Input.
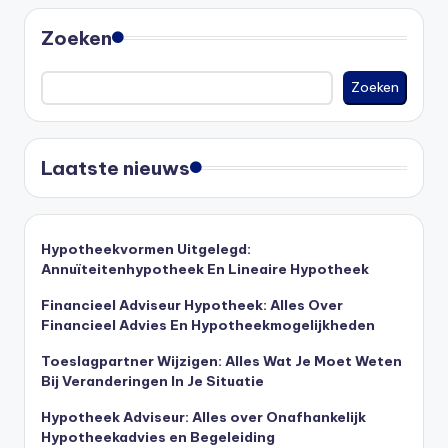
Zoeken
Zoeken
Laatste nieuws
Hypotheekvormen Uitgelegd:
Annuïteitenhypotheek En Lineaire Hypotheek
Financieel Adviseur Hypotheek: Alles Over
Financieel Advies En Hypotheekmogelijkheden
Toeslagpartner Wijzigen: Alles Wat Je Moet Weten
Bij Veranderingen In Je Situatie
Hypotheek Adviseur: Alles over Onafhankelijk
Hypotheekadvies en Begeleiding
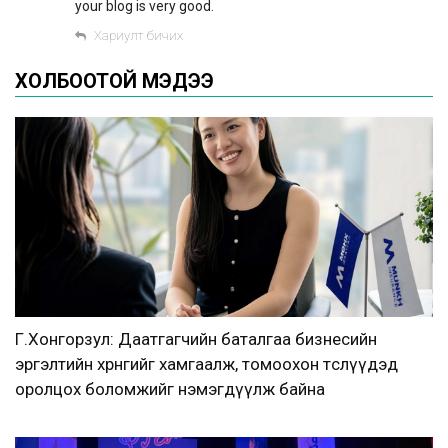
your blog is very good.
Хариулт бичих
ХОЛБООТОЙ МЭДЭЭ
Г.Хонгорзул: Даатгагчийн баталгаа бизнесийн
эргэлтийн хөрөнгийг хамгаалж, томоохон төслүүдэд
оролцох боломжийг нэмэгдүүлж байна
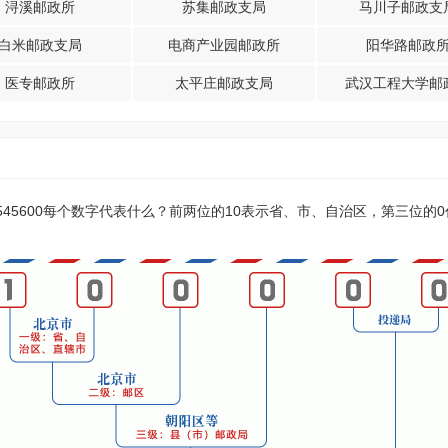
浔溪邮政所
苏集邮政支局
马川子邮政支
白米邮政支局
电商产业园邮政所
阳华路邮政
医专邮政所
太平庄邮政支局
武汉工程大学邮
？545600每个数字代表什么？前两位的10表示省、市、自治区，第三位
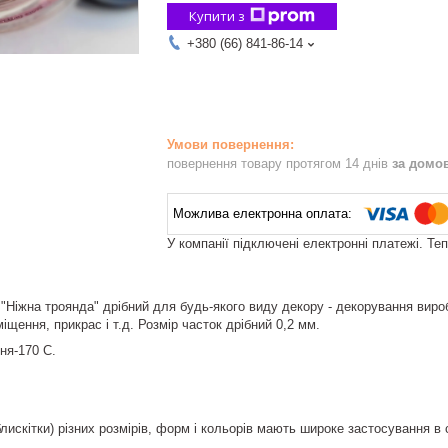
Купити з
+380 (66) 841-86-14
повернення товару протягом 14 днів
за домо
У компанії підключені електронні платежі. Те
"Ніжна троянда" дрібний для будь-якого виду декору - декорування вироб
міщення, прикрас і т.д. Розмір часток дрібний 0,2 мм.
ня-170 С.
блискітки) різних розмірів, форм і кольорів мають широке застосування в 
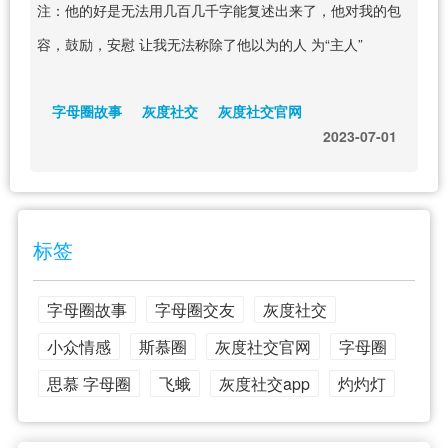
注：他的好是无法用几百几千字能复述出来了，他对我的包
容，鼓励，安慰 让我无法称除了他以为的人 为“主人”
字母圈故事
灰度社交
灰度社交官网
2023-07-01
标签
字母圈故事
字母圈交友
灰度社交
小众情感
斯慕圈
灰度社交官网
字母圈
思慕 字母圈
飞蛾
灰度社交app
灼灼灯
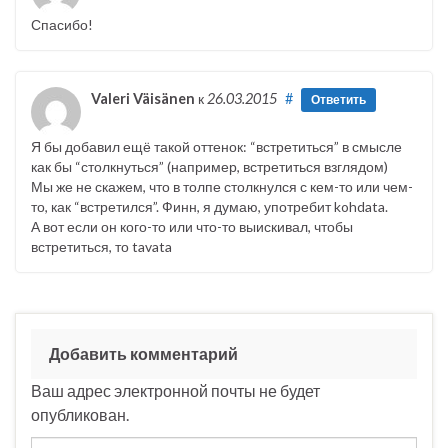
Спасибо!
Valeri Väisänen
к
26.03.2015
#
Ответить
Я бы добавил ещё такой оттенок: “встретиться” в смысле
как бы “столкнуться” (например, встретиться взглядом)
Мы же не скажем, что в толпе столкнулся с кем-то или чем-
то, как “встретился”. Финн, я думаю, употребит kohdata.
А вот если он кого-то или что-то выискивал, чтобы
встретиться, то tavata
Добавить комментарий
Ваш адрес электронной почты не будет
опубликован.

Task details. Nothing but the pictures may be dropped; restate the material word for word.

Reply.
Zoeken
Zoeken
Laatste nieuws
Hypotheekvormen Uitgelegd:
Annuïteitenhypotheek En Lineaire Hypotheek
Financieel Adviseur Hypotheek: Alles Over
Financieel Advies En Hypotheekmogelijkheden
Toeslagpartner Wijzigen: Alles Wat Je Moet Weten
Bij Veranderingen In Je Situatie
Hypotheek Adviseur: Alles over Onafhankelijk
Hypotheekadvies en Begeleiding
your blog is very good.
Хариулт бичих
ХОЛБООТОЙ МЭДЭЭ
Г.Хонгорзул: Даатгагчийн баталгаа бизнесийн
эргэлтийн хөрөнгийг хамгаалж, томоохон төслүүдэд
оролцох боломжийг нэмэгдүүлж байна
浔溪邮政所
苏集邮政支局
马川子邮政支
白米邮政支局
电商产业园邮政所
阳华路邮政
医专邮政所
太平庄邮政支局
武汉工程大学邮
？545600每个数字代表什么？前两位的10表示省、市、自治区，第三位
Купити з
+380 (66) 841-86-14
повернення товару протягом 14 днів
за домо
У компанії підключені електронні платежі. Те
"Ніжна троянда" дрібний для будь-якого виду декору - декорування вироб
міщення, прикрас і т.д. Розмір часток дрібний 0,2 мм.
ня-170 С.
блискітки) різних розмірів, форм і кольорів мають широке застосування в 
注：他的好是无法用几百几千字能复述出来了，他对我的包
容，鼓励，安慰 让我无法称除了他以为的人 为“主人”
字母圈故事
灰度社交
灰度社交官网
2023-07-01
标签
字母圈故事
字母圈交友
灰度社交
小众情感
斯慕圈
灰度社交官网
字母圈
思慕 字母圈
飞蛾
灰度社交app
灼灼灯
Спасибо!
Valeri Väisänen
к
26.03.2015
#
Ответить
Я бы добавил ещё такой оттенок: “встретиться” в смысле
как бы “столкнуться” (например, встретиться взглядом)
Мы же не скажем, что в толпе столкнулся с кем-то или чем-
то, как “встретился”. Финн, я думаю, употребит kohdata.
А вот если он кого-то или что-то выискивал, чтобы
встретиться, то tavata
Добавить комментарий
Ваш адрес электронной почты не будет
опубликован.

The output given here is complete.